The First King of Shannara

The Borderman took the aleskin and drank from it. “The leaders of the army stay closed away in their tents. No one sees them. The Trolls are afraid even to speak their names. This should not be. Nothing frightens Rock Trolls. Except this, it seems.”


He looked at the other. “But at night, sometimes, at watch for you, I see strange shadows flit across the sky in the light of moon and stars. Winged black things sweep across the void, hunting or scouting or simply surveying what they have taken — I can’t tell and don’t want to know. I feel them, though. Even now. They are out there, circling. I feel their presence like an itch. No, not like an itch — like a shiver, the sort that comes to you when you feel eyes watching and the owner of those eyes has bad intentions. My skin crawls. They do not see me; I know if they did I would be dead.”

Bremen nodded. “Skull Bearers, bound in service to him.”

“So he is alive?” Kinson could not help himself. “You know it to be so? You have made certain?”

The Druid put aside the ale and bread and faced him squarely.

The eyes were distant and filled with dark memories.

“He is alive, Kinson. As alive as you and I. I tracked him to his lair, deep in the shadow of the Knife Edge, where the Skull Kingdom puts down its roots. I was not sure at first, as you know. I suspected it, believed it to be so, but lacked evidence that could stand as proof. So I traveled north as we had planned, across the plains and into the mountains. I saw the winged hunters as I went, emerging only at night, great birds of prey that patrolled and kept watch for living things. I made myself as invisible as the air through which they flew. They saw me and saw nothing. I kept myself shrouded in magic, but not of such significance that they would notice it in the presence of their own. I passed west of the Trolls, but found the whole of their land subdued. All who resisted have been put to death. All who could manage to do so have fled. The rest now serve him.”

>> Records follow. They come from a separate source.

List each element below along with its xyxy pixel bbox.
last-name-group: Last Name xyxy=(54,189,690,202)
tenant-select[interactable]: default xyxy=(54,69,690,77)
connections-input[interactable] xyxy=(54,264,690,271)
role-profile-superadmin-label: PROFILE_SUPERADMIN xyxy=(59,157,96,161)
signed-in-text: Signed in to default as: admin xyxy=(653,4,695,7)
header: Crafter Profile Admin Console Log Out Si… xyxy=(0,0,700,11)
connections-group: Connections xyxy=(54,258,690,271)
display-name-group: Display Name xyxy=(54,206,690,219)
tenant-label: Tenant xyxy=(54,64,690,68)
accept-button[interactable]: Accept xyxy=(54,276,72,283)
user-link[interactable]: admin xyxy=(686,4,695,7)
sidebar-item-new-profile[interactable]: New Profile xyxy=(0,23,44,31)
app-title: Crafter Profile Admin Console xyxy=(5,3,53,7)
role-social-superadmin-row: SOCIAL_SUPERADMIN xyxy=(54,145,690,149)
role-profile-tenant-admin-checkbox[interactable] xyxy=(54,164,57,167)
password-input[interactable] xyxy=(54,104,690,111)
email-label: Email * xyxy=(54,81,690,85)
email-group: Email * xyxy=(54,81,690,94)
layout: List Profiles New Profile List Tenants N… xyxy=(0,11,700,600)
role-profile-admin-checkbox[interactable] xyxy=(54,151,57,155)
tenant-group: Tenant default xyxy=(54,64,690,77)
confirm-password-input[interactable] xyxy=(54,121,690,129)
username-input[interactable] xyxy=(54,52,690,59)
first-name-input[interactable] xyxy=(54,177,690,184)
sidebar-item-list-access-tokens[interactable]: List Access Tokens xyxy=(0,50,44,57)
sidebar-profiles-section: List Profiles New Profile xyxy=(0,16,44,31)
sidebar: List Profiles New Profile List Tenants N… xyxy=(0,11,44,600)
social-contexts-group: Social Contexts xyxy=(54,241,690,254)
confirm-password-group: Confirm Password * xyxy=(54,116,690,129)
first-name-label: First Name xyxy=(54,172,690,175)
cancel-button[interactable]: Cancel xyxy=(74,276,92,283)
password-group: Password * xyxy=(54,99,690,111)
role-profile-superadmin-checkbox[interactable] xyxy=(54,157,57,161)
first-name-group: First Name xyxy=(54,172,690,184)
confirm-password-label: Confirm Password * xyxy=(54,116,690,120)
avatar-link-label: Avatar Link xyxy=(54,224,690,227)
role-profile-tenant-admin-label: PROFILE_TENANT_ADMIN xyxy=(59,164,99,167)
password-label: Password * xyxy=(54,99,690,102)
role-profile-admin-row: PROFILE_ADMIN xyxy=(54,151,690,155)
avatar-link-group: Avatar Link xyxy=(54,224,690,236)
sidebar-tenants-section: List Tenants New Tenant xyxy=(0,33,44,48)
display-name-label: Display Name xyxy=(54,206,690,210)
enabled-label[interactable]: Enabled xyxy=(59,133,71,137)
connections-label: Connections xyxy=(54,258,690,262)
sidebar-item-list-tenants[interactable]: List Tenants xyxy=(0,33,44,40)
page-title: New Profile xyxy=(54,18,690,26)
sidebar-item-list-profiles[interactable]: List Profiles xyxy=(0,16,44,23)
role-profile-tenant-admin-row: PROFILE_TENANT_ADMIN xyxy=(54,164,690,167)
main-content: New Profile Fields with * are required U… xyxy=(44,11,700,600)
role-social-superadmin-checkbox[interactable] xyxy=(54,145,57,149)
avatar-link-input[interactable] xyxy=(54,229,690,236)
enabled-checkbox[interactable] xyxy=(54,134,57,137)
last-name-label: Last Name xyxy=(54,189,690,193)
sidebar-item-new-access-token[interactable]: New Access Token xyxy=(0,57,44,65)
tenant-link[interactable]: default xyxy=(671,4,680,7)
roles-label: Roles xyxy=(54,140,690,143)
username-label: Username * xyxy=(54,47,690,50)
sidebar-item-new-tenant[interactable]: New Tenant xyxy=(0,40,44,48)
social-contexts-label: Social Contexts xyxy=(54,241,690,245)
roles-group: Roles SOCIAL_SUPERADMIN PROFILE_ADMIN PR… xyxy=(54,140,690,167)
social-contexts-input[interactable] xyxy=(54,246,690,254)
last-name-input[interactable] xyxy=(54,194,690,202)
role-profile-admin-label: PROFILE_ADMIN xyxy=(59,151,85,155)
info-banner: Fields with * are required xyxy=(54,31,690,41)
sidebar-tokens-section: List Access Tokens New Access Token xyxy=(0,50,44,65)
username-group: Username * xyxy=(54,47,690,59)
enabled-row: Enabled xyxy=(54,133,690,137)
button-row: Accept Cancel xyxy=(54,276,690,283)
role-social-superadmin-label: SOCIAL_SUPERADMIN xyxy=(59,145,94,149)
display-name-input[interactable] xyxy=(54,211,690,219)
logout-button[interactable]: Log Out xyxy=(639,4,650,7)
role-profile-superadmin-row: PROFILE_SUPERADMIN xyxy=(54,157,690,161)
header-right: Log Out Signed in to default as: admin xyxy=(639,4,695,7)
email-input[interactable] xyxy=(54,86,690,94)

Kinson nodded. It had been six months since the Troll marauders had swept down out of the Chamals east and begun a systematic subjugation of their people. Their army was vast and swift, and in less than three months all resistance was crushed. The Northland was placed under rule of the conquering army’s mysterious and still unknown leader. There were rumors concerning his identity, but they remained unconfirmed. In truth, few even knew he existed. No word of this army and its leader had penetrated farther south than the border settlements of Varfleet and Tyrsis, fledgling outposts for the Race of Man, though it had spread east and west to the Dwarves and Elves. But the Dwarves and Elves were tied more closely to the Trolls. Man was the outcast race, the more recent enemy of the others. Memories of the First War of the Races still lingered, three hundred and fifty years later. Man lived apart in his distant Southland cities, the rabbit sent scurrying to earth, timid and toothless and of no consequence in the greater scheme of things, food for predators and little more.

But not me, Kinson thought darkly. Never me. I am no rabbit. I have escaped that fate. I have become one of the hunters.

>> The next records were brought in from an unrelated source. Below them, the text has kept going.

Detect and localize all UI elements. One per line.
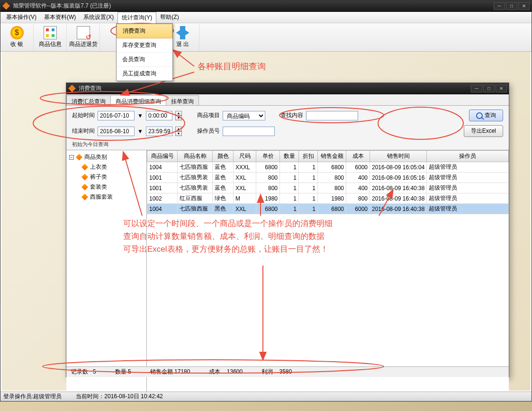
inner-window-title: 消费查询	[79, 84, 471, 92]
menu-stats-query[interactable]: 统计查询(Y)	[117, 12, 156, 23]
tree-root-label: 商品类别	[84, 153, 107, 161]
tree-item-pants[interactable]: 裤子类	[68, 172, 144, 182]
toolbar-cashier[interactable]: 收 银	[0, 24, 34, 51]
spin-down[interactable]: ▼	[175, 116, 182, 120]
profit-label: 利润	[261, 368, 273, 375]
tree-item-suits[interactable]: 套装类	[68, 182, 144, 192]
start-time-label: 起始时间	[72, 111, 95, 119]
main-title-bar: 旭荣管理软件--版本:服装版7.7 (已注册) ─ □ ✕	[0, 0, 532, 12]
dropdown-arrow-icon[interactable]: ▼	[137, 128, 143, 135]
spin-up[interactable]: ▲	[175, 111, 182, 116]
tab-pending[interactable]: 挂单查询	[166, 95, 199, 105]
data-grid[interactable]: 商品编号 商品名称 颜色 尺码 单价 数量 折扣 销售金额 成本 销售时间 操作…	[147, 150, 509, 214]
tab-summary[interactable]: 消费汇总查询	[66, 95, 111, 105]
minimize-button[interactable]: ─	[494, 2, 505, 10]
start-date-input[interactable]	[98, 111, 135, 120]
col-cost[interactable]: 成本	[346, 151, 370, 162]
today-hint: 初始为今日查询	[72, 141, 108, 148]
table-row[interactable]: 1001七匹狼男装蓝色XXL800118004002016-08-09 16:0…	[147, 173, 509, 183]
spin-down-end[interactable]: ▼	[175, 131, 182, 136]
sales-value: 17180	[174, 368, 190, 375]
folder-icon	[81, 164, 88, 171]
dropdown-member-query[interactable]: 会员查询	[117, 53, 172, 67]
cost-label: 成本	[209, 368, 220, 375]
folder-icon	[76, 154, 82, 161]
search-content-input[interactable]	[306, 111, 358, 120]
folder-icon	[81, 174, 88, 181]
dropdown-staff-commission-query[interactable]: 员工提成查询	[117, 67, 172, 81]
inner-close-button[interactable]: ✕	[496, 85, 507, 92]
menu-system-settings[interactable]: 系统设置(X)	[80, 12, 117, 23]
main-window: 旭荣管理软件--版本:服装版7.7 (已注册) ─ □ ✕ 基本操作(V) 基本…	[0, 0, 532, 402]
app-icon	[2, 2, 10, 10]
mdi-area: 消费查询 ─ □ ✕ 消费汇总查询 商品消费明细查询 挂单查询 起始时间 ▼	[1, 52, 531, 391]
end-date-input[interactable]	[98, 127, 135, 136]
dropdown-arrow-icon[interactable]: ▼	[137, 112, 143, 119]
table-row[interactable]: 1004七匹狼西服蓝色XXXL680011680060002016-08-09 …	[147, 162, 509, 173]
export-excel-button[interactable]: 导出Excel	[464, 125, 503, 137]
inner-minimize-button[interactable]: ─	[471, 85, 482, 92]
menu-help[interactable]: 帮助(Z)	[156, 12, 182, 23]
toolbar-product-return-label: 商品进退货	[69, 40, 98, 48]
menu-basic-ops[interactable]: 基本操作(V)	[2, 12, 40, 23]
collapse-icon[interactable]: −	[69, 155, 74, 160]
toolbar-exit-label: 退 出	[176, 40, 189, 48]
product-item-label: 商品项目	[197, 111, 220, 119]
grid-icon	[44, 26, 57, 39]
tab-detail[interactable]: 商品消费明细查询	[110, 95, 166, 105]
records-label: 记录数	[71, 368, 88, 375]
end-time-label: 结束时间	[72, 127, 95, 135]
col-op[interactable]: 操作员	[427, 151, 509, 162]
col-name[interactable]: 商品名称	[178, 151, 213, 162]
col-qty[interactable]: 数量	[280, 151, 299, 162]
close-button[interactable]: ✕	[518, 2, 530, 10]
toolbar-product-info[interactable]: 商品信息	[34, 24, 67, 51]
operator-id-label: 操作员号	[197, 127, 220, 135]
spin-up-end[interactable]: ▲	[175, 127, 182, 131]
table-row[interactable]: 1004七匹狼西服黑色XXL680011680060002016-08-09 1…	[147, 204, 509, 214]
inner-app-icon	[68, 85, 76, 92]
col-price[interactable]: 单价	[256, 151, 280, 162]
col-size[interactable]: 尺码	[234, 151, 256, 162]
start-time-input[interactable]	[146, 111, 172, 120]
time-spinner-end: ▲ ▼	[175, 127, 182, 136]
tree-item-tops[interactable]: 上衣类	[68, 162, 144, 172]
maximize-button[interactable]: □	[506, 2, 517, 10]
col-code[interactable]: 商品编号	[147, 151, 178, 162]
qty-label: 数量	[115, 368, 126, 375]
magnifier-icon	[476, 112, 483, 119]
toolbar-product-info-label: 商品信息	[39, 40, 62, 48]
inner-title-bar: 消费查询 ─ □ ✕	[66, 83, 509, 94]
inner-maximize-button[interactable]: □	[483, 85, 495, 92]
dropdown-stock-change-query[interactable]: 库存变更查询	[117, 38, 172, 53]
document-return-icon	[77, 26, 90, 39]
tree-root[interactable]: − 商品类别	[68, 152, 144, 162]
dropdown-consume-query[interactable]: 消费查询	[117, 24, 172, 38]
footer-operator: 登录操作员:超级管理员	[3, 393, 62, 401]
col-time[interactable]: 销售时间	[370, 151, 427, 162]
query-button[interactable]: 查询	[469, 110, 503, 121]
end-time-input[interactable]	[146, 127, 172, 136]
col-color[interactable]: 颜色	[213, 151, 234, 162]
filter-panel: 起始时间 ▼ ▲ ▼ 商品项目 商品编码 查找内容	[66, 106, 509, 150]
product-item-select[interactable]: 商品编码	[223, 111, 265, 120]
table-row[interactable]: 1001七匹狼男装蓝色XXL800118004002016-08-09 16:4…	[147, 183, 509, 193]
search-content-label: 查找内容	[280, 111, 303, 119]
export-excel-label: 导出Excel	[471, 127, 496, 135]
stats-query-dropdown: 消费查询 库存变更查询 会员查询 员工提成查询	[116, 23, 173, 81]
status-bar: 记录数 5 数量 5 销售金额 17180 成本 13600 利润 3580	[66, 366, 509, 377]
sales-label: 销售金额	[150, 368, 173, 375]
table-row[interactable]: 1002红豆西服绿色M19801119808002016-08-09 16:40…	[147, 193, 509, 204]
tree-item-western-suits[interactable]: 西服套装	[68, 192, 144, 202]
operator-id-input[interactable]	[223, 127, 275, 136]
menu-basic-data[interactable]: 基本资料(W)	[40, 12, 80, 23]
records-value: 5	[93, 368, 96, 375]
footer-bar: 登录操作员:超级管理员 当前时间：2016-08-10日 10:42:42	[0, 392, 532, 401]
col-amount[interactable]: 销售金额	[318, 151, 346, 162]
toolbar-product-return[interactable]: 商品进退货	[67, 24, 100, 51]
footer-time: 当前时间：2016-08-10日 10:42:42	[76, 393, 162, 401]
data-grid-container: 商品编号 商品名称 颜色 尺码 单价 数量 折扣 销售金额 成本 销售时间 操作…	[147, 150, 509, 392]
query-button-label: 查询	[485, 111, 496, 119]
col-disc[interactable]: 折扣	[299, 151, 318, 162]
time-spinner: ▲ ▼	[175, 111, 182, 120]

Bremen stirred, shifting his weight to make himself more comfortable. “I went deep into the mountains, searching,” he continued, lost again in his tale. “The farther I went, the more convinced I became. The Skull Bearers were everywhere. There were other beings as well, creatures summoned out of the spirit world, dead things brought to life, evil given form. I kept clear of them all, watchful and cautious. I knew that if I was discovered my magic would probably not be enough to save me. The darkness of this region was overwhelming. It was oppressive and tainted with the smell and taste of death. I went into Skull Mountain finally — one brief visit, for that was all I could chance. I slipped into the passageways and found what I had been searching for.”

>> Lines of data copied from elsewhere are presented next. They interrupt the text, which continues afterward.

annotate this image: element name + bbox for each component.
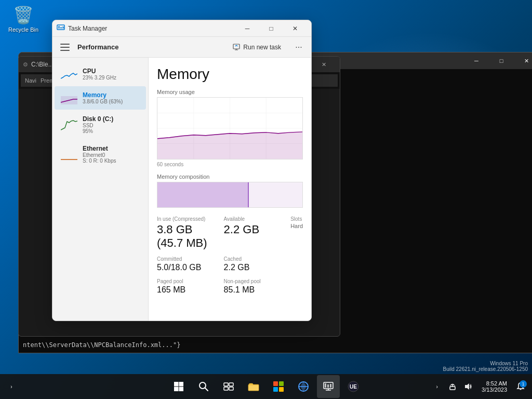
svg-rect-39 — [327, 384, 329, 388]
cached-value: 2.2 GB — [224, 263, 283, 272]
search-button[interactable] — [192, 375, 215, 398]
ue-title: C:\Ble... — [31, 61, 54, 68]
volume-icon[interactable] — [461, 379, 475, 394]
terminal-maximize-btn[interactable]: □ — [489, 52, 513, 69]
svg-rect-21 — [179, 382, 184, 387]
terminal-win-controls: ─ □ ✕ — [464, 52, 532, 69]
terminal-bottom-text: ntent\\ServerData\\NPCBalanceInfo.xml...… — [23, 341, 180, 349]
svg-rect-5 — [60, 47, 70, 48]
cpu-name: CPU — [83, 68, 140, 75]
svg-rect-40 — [330, 384, 331, 388]
empty-cell-2 — [290, 278, 303, 295]
svg-rect-30 — [248, 385, 259, 391]
network-icon[interactable] — [445, 379, 460, 394]
file-explorer-button[interactable] — [242, 375, 265, 398]
in-use-value: 3.8 GB (45.7 MB) — [157, 223, 216, 250]
svg-rect-2 — [60, 27, 62, 29]
svg-rect-29 — [229, 387, 233, 390]
disk-sidebar-text: Disk 0 (C:) SSD 95% — [83, 115, 140, 134]
memory-graph-mini — [61, 92, 77, 104]
notification-center-btn[interactable]: 1 — [513, 379, 528, 394]
ue-icon: ⚙ — [23, 61, 28, 68]
non-paged-pool-value: 85.1 MB — [224, 285, 283, 295]
svg-rect-3 — [62, 26, 64, 29]
memory-sub: 3.8/6.0 GB (63%) — [83, 99, 140, 104]
recycle-bin-icon[interactable]: 🗑️ Recycle Bin — [3, 3, 44, 35]
sidebar-item-cpu[interactable]: CPU 23% 3.29 GHz — [55, 62, 146, 86]
memory-usage-chart — [157, 97, 303, 159]
task-view-button[interactable] — [217, 375, 240, 398]
tm-performance-label: Performance — [77, 43, 223, 51]
paged-pool-stat: Paged pool 165 MB — [157, 278, 216, 295]
taskbar-chevron-btn[interactable]: › — [4, 379, 19, 394]
ethernet-sidebar-text: Ethernet Ethernet0 S: 0 R: 0 Kbps — [83, 145, 140, 164]
tm-body: CPU 23% 3.29 GHz Memory 3.8/6.0 GB ( — [52, 58, 311, 321]
run-task-icon — [233, 44, 240, 51]
sidebar-item-disk[interactable]: Disk 0 (C:) SSD 95% — [55, 110, 146, 139]
tray-chevron[interactable]: › — [430, 379, 444, 394]
svg-rect-32 — [279, 381, 284, 386]
terminal-close-btn[interactable]: ✕ — [514, 52, 532, 69]
browser-button[interactable] — [292, 375, 315, 398]
ethernet-sub1: Ethernet0 — [83, 152, 140, 158]
disk-name: Disk 0 (C:) — [83, 115, 140, 123]
svg-rect-38 — [325, 383, 326, 388]
tm-toolbar: Performance Run new task ··· — [52, 37, 311, 58]
ue-nav-item-navi[interactable]: Navi — [25, 77, 36, 84]
memory-comp-bar — [157, 182, 249, 207]
sidebar-item-memory[interactable]: Memory 3.8/6.0 GB (63%) — [55, 86, 146, 110]
taskbar-time: 8:52 AM — [486, 380, 507, 387]
run-new-task-label: Run new task — [243, 44, 281, 51]
start-button[interactable] — [167, 375, 190, 398]
tm-run-new-task-btn[interactable]: Run new task — [228, 42, 286, 53]
available-value: 2.2 GB — [224, 223, 283, 236]
non-paged-pool-label: Non-paged pool — [224, 278, 283, 284]
cpu-sub: 23% 3.29 GHz — [83, 75, 140, 81]
memory-composition-chart — [157, 182, 303, 208]
tm-more-options-btn[interactable]: ··· — [290, 39, 307, 56]
committed-value: 5.0/18.0 GB — [157, 263, 216, 272]
taskbar-clock[interactable]: 8:52 AM 3/13/2023 — [477, 380, 511, 393]
tm-hamburger-menu[interactable] — [57, 39, 73, 56]
cached-stat: Cached 2.2 GB — [224, 256, 283, 272]
svg-line-11 — [236, 45, 237, 46]
taskbar-right: › 8:52 — [430, 379, 532, 394]
available-stat: Available 2.2 GB — [224, 216, 283, 250]
cached-label: Cached — [224, 256, 283, 262]
task-manager-title-icon — [57, 24, 65, 33]
svg-rect-27 — [229, 383, 233, 386]
ue-icon: UE — [348, 381, 359, 392]
recycle-bin-image: 🗑️ — [13, 5, 34, 25]
desktop: 🗑️ Recycle Bin 02.NO... ─ □ ✕ {"time" Co… — [0, 0, 532, 399]
system-tray: › — [430, 379, 475, 394]
tm-titlebar: Task Manager ─ □ ✕ — [52, 20, 311, 37]
memory-usage-label: Memory usage — [157, 89, 303, 95]
ms-store-button[interactable] — [267, 375, 290, 398]
cpu-sidebar-text: CPU 23% 3.29 GHz — [83, 68, 140, 81]
task-manager-taskbar-btn[interactable] — [317, 375, 340, 398]
svg-rect-20 — [174, 382, 179, 387]
store-icon — [273, 381, 284, 392]
svg-rect-1 — [58, 26, 60, 29]
taskbar-date: 3/13/2023 — [482, 387, 507, 393]
search-icon — [198, 381, 209, 392]
chart-time-label: 60 seconds — [157, 162, 303, 167]
tm-minimize-btn[interactable]: ─ — [235, 20, 259, 37]
tm-close-btn[interactable]: ✕ — [283, 20, 307, 37]
svg-rect-23 — [179, 387, 184, 392]
terminal-minimize-btn[interactable]: ─ — [464, 52, 488, 69]
non-paged-pool-stat: Non-paged pool 85.1 MB — [224, 278, 283, 295]
disk-graph-mini — [61, 118, 77, 131]
taskbar-left: › — [0, 379, 19, 394]
taskbar-center: UE — [167, 375, 365, 398]
tm-maximize-btn[interactable]: □ — [259, 20, 283, 37]
ue-close-btn[interactable]: ✕ — [312, 56, 336, 73]
task-manager-window: Task Manager ─ □ ✕ Performance — [52, 20, 312, 321]
notification-badge: 1 — [520, 380, 527, 388]
committed-label: Committed — [157, 256, 216, 262]
ue-taskbar-button[interactable]: UE — [342, 375, 365, 398]
network-tray-icon — [448, 382, 457, 391]
memory-stats-grid: In use (Compressed) 3.8 GB (45.7 MB) Ava… — [157, 216, 303, 295]
svg-rect-31 — [273, 381, 278, 386]
sidebar-item-ethernet[interactable]: Ethernet Ethernet0 S: 0 R: 0 Kbps — [55, 140, 146, 169]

He paused, his brow wrinkling. “And more, Kinson. Much more, and none of it good.”

“But he was there?” Kinson pressed anxiously, his hunter’s face intense, his eyes glittering.

“He was there,” affirmed the Druid quietly. “Shrouded by his magic, kept alive by his use of the Druid Sleep. He does not use it wisely, Kinson. He thinks himself beyond the laws of nature. He does not see that for all, however strong, there is a price to be paid for what is usurped and enslaved. Or perhaps he simply doesn’t care. He has fallen under the sway of the Ildatch and cannot free himself in any case.”

“The book of magic he stole out of Paranor?”

“Four hundred years ago. When he was simply Brona, a Druid, one of us, and not yet the Warlock Lord.”